WORK TO COMPLETE: Look through the records below for the line holding "Toutes nos interviews". Write it out exactly, with each following line through the line holding "произошло. Я хочу, чтобы".

Saved entries
»»

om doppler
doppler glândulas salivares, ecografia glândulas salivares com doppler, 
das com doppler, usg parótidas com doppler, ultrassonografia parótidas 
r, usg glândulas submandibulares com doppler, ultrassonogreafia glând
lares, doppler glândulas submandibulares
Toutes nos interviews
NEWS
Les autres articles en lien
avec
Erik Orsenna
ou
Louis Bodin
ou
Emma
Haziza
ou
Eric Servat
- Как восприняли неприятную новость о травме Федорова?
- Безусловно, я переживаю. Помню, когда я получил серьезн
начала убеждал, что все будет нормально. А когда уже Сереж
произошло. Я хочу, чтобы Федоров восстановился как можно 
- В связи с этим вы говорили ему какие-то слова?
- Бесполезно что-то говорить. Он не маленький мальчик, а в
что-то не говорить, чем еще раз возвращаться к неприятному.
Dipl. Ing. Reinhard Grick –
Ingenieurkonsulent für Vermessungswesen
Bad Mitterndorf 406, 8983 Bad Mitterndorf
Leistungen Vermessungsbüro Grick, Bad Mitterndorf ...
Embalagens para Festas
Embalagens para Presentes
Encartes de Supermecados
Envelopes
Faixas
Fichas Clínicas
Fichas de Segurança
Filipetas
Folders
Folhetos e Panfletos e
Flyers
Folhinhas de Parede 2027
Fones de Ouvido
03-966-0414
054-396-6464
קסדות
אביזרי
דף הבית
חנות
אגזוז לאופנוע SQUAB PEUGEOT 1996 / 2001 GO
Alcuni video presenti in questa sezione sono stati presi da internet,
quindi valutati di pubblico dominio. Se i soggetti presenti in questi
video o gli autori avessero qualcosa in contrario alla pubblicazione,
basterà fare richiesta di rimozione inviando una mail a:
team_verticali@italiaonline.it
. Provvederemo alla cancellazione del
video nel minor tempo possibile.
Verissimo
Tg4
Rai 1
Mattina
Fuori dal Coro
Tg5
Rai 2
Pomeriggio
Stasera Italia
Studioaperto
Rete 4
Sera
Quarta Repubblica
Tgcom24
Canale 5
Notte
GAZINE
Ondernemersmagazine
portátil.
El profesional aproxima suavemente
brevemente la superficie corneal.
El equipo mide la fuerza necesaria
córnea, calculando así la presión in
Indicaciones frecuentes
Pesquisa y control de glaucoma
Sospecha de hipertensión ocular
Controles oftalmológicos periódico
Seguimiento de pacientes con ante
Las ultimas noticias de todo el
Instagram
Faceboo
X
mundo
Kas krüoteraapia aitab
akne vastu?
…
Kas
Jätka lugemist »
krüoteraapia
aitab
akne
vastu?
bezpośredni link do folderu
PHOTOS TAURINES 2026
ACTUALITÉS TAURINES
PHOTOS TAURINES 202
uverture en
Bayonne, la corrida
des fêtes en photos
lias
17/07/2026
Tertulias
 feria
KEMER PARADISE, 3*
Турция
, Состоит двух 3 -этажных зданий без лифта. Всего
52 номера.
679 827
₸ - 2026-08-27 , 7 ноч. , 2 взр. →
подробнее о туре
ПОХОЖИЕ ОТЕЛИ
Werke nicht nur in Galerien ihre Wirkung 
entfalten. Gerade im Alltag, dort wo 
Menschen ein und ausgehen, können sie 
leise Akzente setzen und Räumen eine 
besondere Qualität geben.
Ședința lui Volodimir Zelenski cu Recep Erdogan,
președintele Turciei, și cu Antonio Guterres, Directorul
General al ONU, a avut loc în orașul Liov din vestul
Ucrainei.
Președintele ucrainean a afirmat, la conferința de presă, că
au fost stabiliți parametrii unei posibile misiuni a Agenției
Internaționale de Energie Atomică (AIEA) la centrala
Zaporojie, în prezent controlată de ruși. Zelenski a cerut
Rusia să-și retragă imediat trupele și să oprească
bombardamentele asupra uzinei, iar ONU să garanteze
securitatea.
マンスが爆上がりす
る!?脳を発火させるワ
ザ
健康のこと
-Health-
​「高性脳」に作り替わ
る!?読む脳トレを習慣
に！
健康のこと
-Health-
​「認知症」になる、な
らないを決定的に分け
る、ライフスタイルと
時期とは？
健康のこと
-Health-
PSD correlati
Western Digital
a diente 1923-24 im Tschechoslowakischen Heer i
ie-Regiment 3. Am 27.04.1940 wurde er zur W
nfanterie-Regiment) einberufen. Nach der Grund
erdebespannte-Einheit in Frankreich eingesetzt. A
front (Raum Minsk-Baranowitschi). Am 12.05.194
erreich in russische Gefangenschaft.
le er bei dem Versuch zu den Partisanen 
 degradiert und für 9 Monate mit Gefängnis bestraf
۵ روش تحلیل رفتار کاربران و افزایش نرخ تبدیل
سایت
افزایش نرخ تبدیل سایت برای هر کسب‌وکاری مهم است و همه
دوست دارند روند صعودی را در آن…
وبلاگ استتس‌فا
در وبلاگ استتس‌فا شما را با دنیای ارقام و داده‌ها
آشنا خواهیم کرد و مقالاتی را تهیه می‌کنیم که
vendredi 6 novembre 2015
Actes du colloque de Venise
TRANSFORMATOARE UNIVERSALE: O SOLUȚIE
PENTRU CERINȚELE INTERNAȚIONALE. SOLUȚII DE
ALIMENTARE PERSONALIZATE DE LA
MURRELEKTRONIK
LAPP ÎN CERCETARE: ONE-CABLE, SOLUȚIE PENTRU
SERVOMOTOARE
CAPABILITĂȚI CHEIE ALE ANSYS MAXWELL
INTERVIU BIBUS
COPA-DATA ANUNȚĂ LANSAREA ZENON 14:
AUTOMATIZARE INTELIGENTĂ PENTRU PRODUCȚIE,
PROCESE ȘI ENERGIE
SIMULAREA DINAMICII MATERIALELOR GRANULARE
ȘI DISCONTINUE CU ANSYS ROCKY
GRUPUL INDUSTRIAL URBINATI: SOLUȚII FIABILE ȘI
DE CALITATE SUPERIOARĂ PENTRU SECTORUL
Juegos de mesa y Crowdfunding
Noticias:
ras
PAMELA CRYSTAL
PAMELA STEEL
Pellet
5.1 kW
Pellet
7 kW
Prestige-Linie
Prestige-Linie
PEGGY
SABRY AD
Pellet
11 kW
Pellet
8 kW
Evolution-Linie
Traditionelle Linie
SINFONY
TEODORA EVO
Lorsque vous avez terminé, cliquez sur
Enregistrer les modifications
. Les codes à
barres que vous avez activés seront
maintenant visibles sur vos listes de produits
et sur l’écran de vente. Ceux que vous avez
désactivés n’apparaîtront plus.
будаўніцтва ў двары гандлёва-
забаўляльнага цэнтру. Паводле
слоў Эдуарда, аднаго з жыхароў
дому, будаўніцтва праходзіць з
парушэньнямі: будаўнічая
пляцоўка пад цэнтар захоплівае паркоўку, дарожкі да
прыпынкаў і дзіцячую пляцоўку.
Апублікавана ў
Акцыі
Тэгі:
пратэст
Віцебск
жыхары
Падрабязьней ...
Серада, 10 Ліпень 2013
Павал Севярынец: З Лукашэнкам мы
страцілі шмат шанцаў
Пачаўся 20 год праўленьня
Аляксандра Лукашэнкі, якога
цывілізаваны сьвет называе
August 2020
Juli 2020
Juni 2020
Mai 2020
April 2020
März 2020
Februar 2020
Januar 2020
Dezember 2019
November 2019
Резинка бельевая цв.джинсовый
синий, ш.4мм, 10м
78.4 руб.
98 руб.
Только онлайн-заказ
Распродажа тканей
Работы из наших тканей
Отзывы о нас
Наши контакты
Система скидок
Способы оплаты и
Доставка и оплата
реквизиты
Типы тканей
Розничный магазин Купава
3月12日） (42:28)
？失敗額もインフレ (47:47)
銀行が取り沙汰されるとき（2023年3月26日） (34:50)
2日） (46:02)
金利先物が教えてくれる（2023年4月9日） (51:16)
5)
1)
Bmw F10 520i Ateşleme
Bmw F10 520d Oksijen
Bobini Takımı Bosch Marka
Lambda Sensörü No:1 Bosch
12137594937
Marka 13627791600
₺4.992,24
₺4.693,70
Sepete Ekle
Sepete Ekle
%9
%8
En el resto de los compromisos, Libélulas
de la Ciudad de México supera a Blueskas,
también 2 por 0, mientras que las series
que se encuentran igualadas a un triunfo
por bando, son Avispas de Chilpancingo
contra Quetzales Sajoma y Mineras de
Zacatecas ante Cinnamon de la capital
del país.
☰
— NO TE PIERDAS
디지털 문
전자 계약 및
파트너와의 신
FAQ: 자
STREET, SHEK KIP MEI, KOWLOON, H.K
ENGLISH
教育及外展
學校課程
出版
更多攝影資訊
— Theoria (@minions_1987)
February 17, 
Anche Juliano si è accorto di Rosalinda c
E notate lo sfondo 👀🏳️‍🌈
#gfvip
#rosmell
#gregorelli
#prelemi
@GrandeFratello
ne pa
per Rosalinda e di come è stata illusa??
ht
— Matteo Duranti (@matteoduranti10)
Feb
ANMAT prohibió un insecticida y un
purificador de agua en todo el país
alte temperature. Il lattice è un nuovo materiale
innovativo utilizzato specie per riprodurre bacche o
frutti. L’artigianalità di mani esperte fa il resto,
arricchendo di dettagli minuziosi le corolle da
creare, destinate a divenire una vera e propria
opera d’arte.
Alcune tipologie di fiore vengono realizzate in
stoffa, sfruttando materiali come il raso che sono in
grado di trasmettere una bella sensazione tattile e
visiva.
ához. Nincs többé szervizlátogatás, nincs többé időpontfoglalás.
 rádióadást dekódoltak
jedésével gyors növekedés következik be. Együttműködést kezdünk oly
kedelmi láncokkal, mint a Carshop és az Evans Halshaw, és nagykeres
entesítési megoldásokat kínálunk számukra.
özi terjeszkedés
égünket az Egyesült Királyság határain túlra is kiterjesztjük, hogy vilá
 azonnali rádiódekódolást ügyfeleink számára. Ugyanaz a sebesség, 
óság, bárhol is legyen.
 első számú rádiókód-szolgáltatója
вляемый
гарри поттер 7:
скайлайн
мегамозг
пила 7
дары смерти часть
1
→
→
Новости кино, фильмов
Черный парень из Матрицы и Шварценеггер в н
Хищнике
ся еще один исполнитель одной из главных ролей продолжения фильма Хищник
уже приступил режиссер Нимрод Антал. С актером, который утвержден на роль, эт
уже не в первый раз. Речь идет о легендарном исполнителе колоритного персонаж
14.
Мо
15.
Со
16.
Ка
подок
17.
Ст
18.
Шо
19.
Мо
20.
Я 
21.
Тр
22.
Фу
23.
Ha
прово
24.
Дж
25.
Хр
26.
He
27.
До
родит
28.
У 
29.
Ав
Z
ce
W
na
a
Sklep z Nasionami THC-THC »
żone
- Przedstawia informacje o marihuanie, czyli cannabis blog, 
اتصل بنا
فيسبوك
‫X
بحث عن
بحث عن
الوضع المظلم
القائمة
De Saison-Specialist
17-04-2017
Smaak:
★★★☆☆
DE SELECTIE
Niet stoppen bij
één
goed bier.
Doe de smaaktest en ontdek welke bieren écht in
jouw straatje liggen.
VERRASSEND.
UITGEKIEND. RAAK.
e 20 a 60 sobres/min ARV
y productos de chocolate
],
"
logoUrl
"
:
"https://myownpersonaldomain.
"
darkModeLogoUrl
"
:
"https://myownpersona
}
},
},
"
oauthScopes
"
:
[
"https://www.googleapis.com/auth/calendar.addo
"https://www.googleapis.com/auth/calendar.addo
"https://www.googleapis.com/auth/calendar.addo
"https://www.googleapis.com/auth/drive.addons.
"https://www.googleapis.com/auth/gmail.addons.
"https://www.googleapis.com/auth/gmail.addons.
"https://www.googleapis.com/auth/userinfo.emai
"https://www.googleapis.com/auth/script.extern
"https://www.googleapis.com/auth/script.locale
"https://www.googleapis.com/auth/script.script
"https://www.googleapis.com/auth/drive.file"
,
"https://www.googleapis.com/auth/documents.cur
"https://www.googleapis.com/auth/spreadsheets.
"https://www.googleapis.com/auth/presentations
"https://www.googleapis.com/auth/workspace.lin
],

««

ANSWER TO THE EXERCISE:
Toutes nos interviews
NEWS
Les autres articles en lien
avec
Erik Orsenna
ou
Louis Bodin
ou
Emma
Haziza
ou
Eric Servat
- Как восприняли неприятную новость о травме Федорова?
- Безусловно, я переживаю. Помню, когда я получил серьезн
начала убеждал, что все будет нормально. А когда уже Сереж
произошло. Я хочу, чтобы Федоров восстановился как можно 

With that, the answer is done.